* _REQUIRED ACTION_:
Make an exact copy of the records, and keep the pictures out of it.
##############################
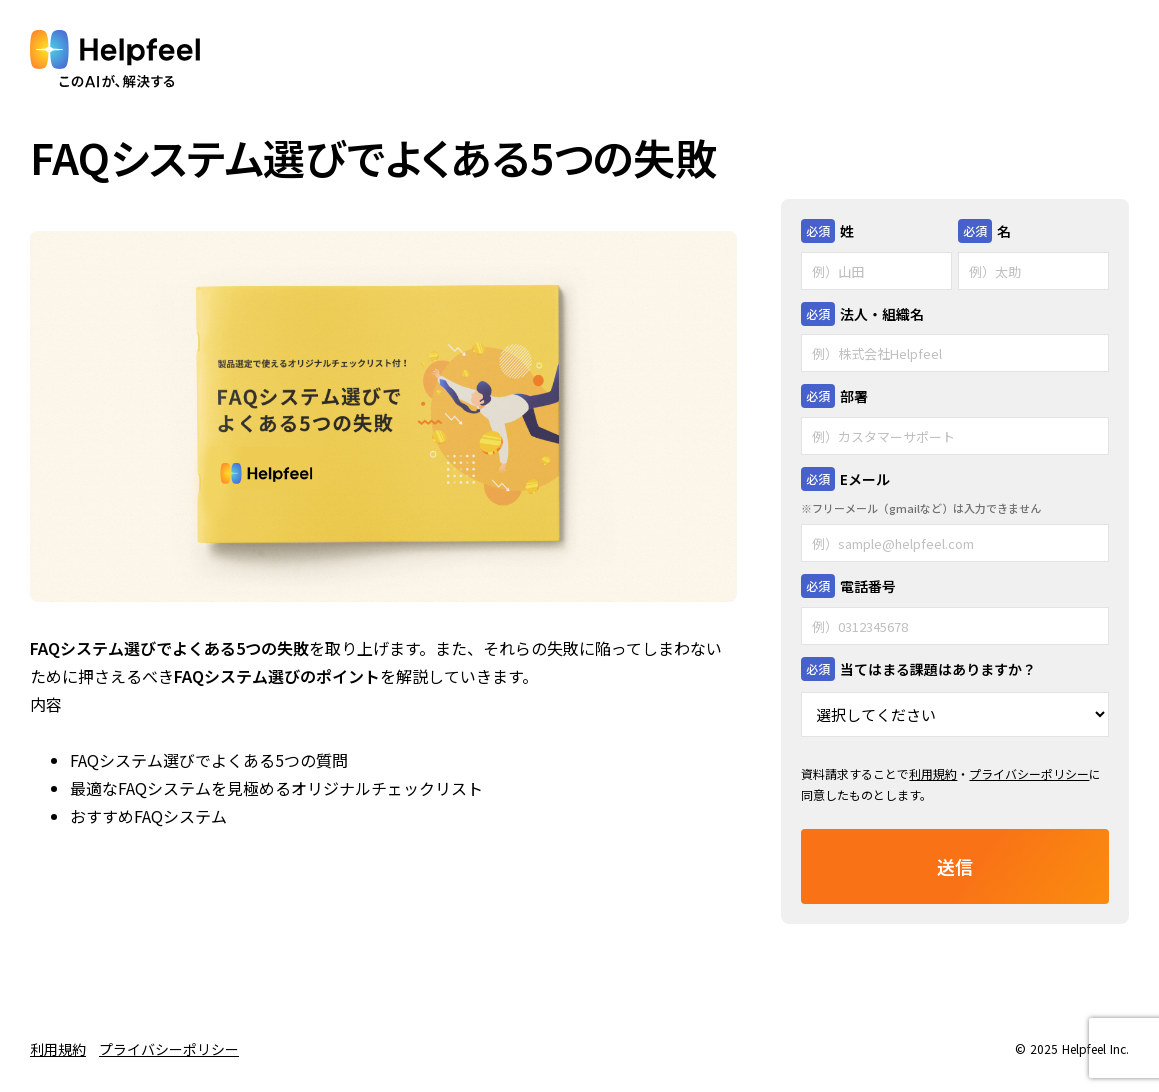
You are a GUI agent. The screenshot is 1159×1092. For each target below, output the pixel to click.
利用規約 (933, 773)
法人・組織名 (882, 314)
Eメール (865, 479)
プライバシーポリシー (1029, 773)
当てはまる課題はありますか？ (938, 669)
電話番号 (868, 586)
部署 (854, 396)
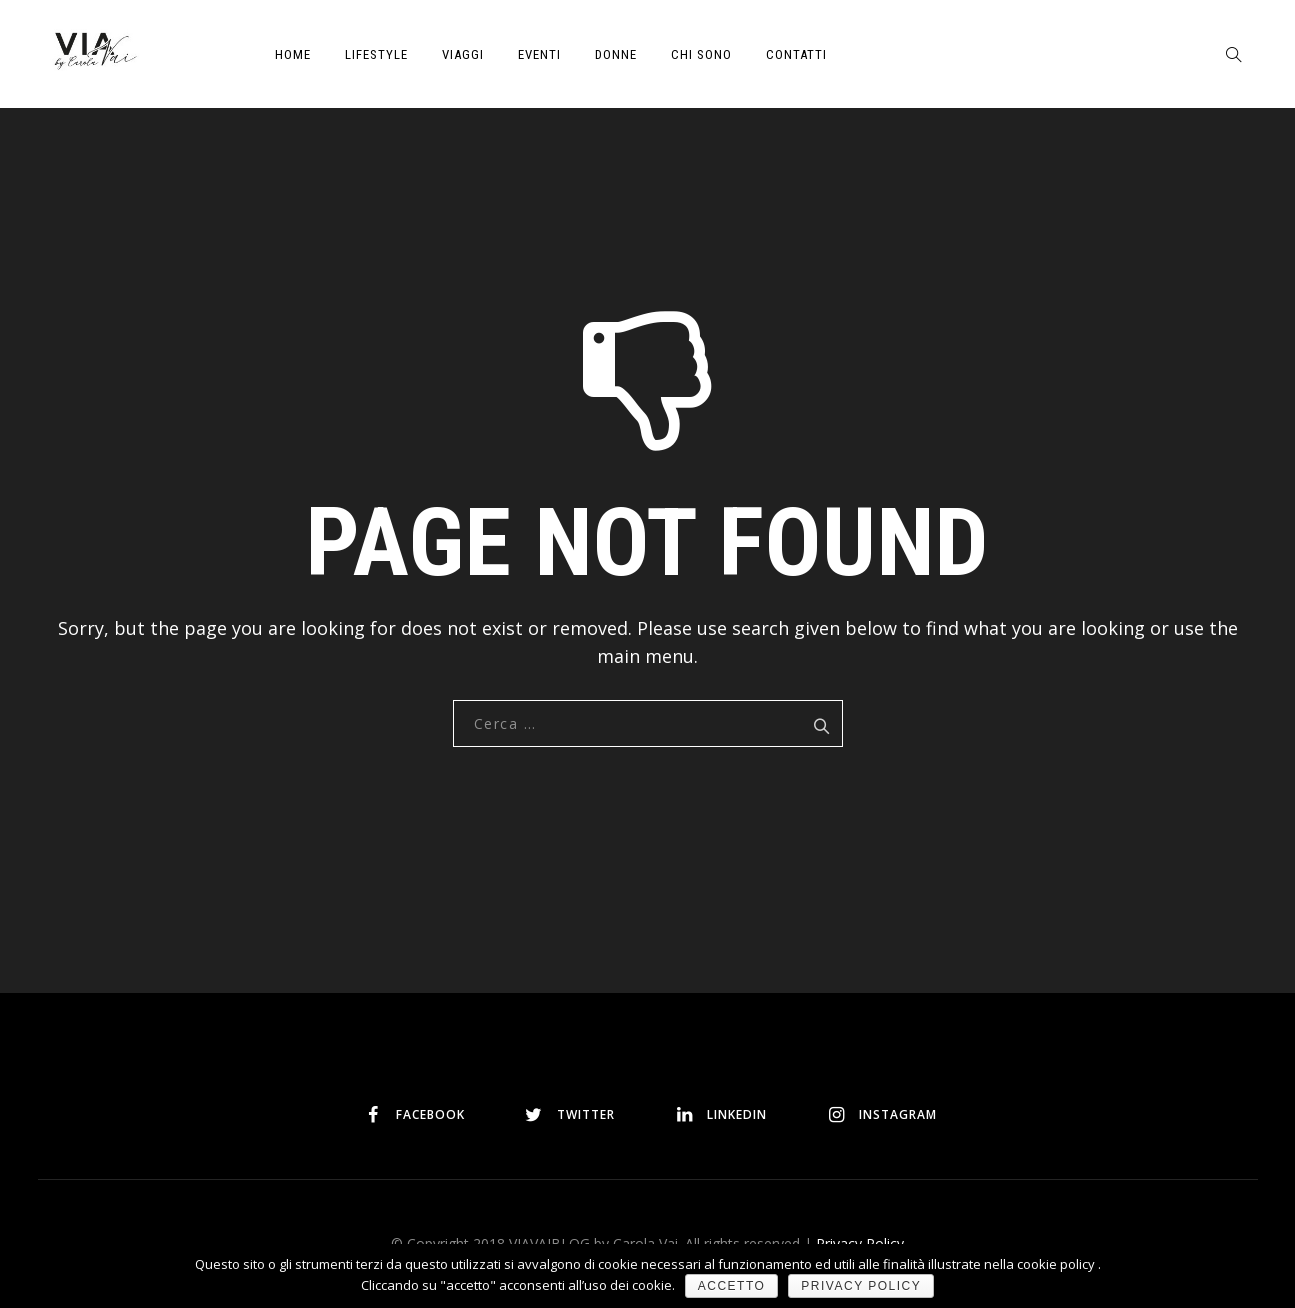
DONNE (616, 54)
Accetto (732, 1286)
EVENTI (539, 54)
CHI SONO (701, 54)
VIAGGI (463, 54)
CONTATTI (796, 54)
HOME (293, 54)
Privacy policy (861, 1286)
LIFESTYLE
##############################
* _SOLUTION TO THIS EXERCISE_:
You are a GUI agent. The screenshot is 1159×1092. For each target below, output the pixel to click.
利用規約 (933, 773)
法人・組織名 (882, 314)
Eメール (865, 479)
プライバシーポリシー (1029, 773)
当てはまる課題はありますか？ (938, 669)
電話番号 (868, 586)
部署 (854, 396)
DONNE (616, 54)
Accetto (732, 1286)
EVENTI (539, 54)
CHI SONO (701, 54)
VIAGGI (463, 54)
CONTATTI (796, 54)
HOME (293, 54)
Privacy policy (861, 1286)
LIFESTYLE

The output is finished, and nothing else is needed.